出典データ:株式会社エウレカ・株式会社日本総合研究所共同実施「アフターコロナを見据えた少子化等対策のための未婚者の実態調査」をもとにエウレカが分析
 マッチングアプリのメリットは、交際相手探しのハードルが下がることだけではない。
 石橋氏によれば「マッチングアプリを介して出会い、結婚した夫婦ほど結婚後の満足度が高い」という調査結果も出ているそうだ。
 マッチングアプリで結婚したメリットとして、「精神的な安らぎが得られた」といったメンタルへの作用を挙げる人も多く、「理想の相手」との出会いにつながっていることもうかがえる。
 先述の河合氏も、「マッチングアプリの重要性は、今後より増していくだろう」と予想を示した。

リアル×テックで「出会い」の価値を最大化

 言わずもがな、時代が変化すれば、出会い方も当然変化する。
 石橋氏は「マッチングアプリであれば、恋愛・結婚を望む現代の方々のニーズに合った機能が提供できる」と信じ、サービスの改善と発展に努めていきたいと意気込む。
 今年10月24日には、Pairs内で新サービス「Pairsコンシェルジュ」をリリース。
「どのように自分の価値観を伝えるべきか」「最初のデートではどこに、どういった服装で行けばいいのか」といった不安を抱えるユーザーからの相談を聞き、恋活に伴走し続けるための体制を整えていく。
「Pairsコンシェルジュ」の様子。
「人対人」の手厚いハイタッチなアプローチとともに、チャットやビデオデートの活用など、テックタッチなアプローチも拡充。

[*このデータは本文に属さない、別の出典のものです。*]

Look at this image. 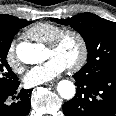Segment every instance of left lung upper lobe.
Listing matches in <instances>:
<instances>
[{"label": "left lung upper lobe", "instance_id": "left-lung-upper-lobe-1", "mask_svg": "<svg viewBox=\"0 0 116 116\" xmlns=\"http://www.w3.org/2000/svg\"><path fill=\"white\" fill-rule=\"evenodd\" d=\"M70 25L81 34L87 47V63L78 72L87 78L116 73V23L92 13H81L68 19L52 18Z\"/></svg>", "mask_w": 116, "mask_h": 116}]
</instances>
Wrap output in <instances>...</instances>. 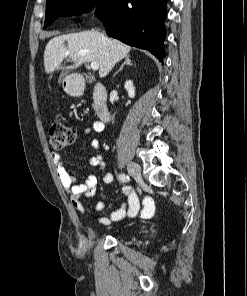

 将来的にはアバターやバーチャル空間などの活用を視野に入れ、さらなる機能のアップデートに意欲を示す。
 また、「未婚化・少子化といった課題への貢献を続けていきたい」と石橋氏。
「私たちはかねてより、マッチングアプリが恋愛離れや未婚化・少子化といった課題の解決にアプローチできると考えており、マッチングアプリが出生動向に及ぼす影響などについて提言をまとめたり、政府関係者の方々への勉強会などを実施したりといった活動をしてきました。
 そして、その成果が、徐々にかたちになり始めていると感じています。
『かけがえのない人との出会いを生み出し、日本、アジアにデーティングサービス文化を定着させる』というビジョンのもと、これからもユーザーに寄り添いながら、社会課題の解決にも貢献できればと考えています」(石橋氏)
 少子化をめぐっては、官民問わず多くのプレイヤーが課題の解決に向けた策を講じてきた。しかし、いまだ解決の突破口が見えていない。
「マッチングアプリが切り札となる」と断じるには時期尚早かもしれない。
 だが、大きな可能性を持っていることもまた、データが示す「事実」だと言えそうだ。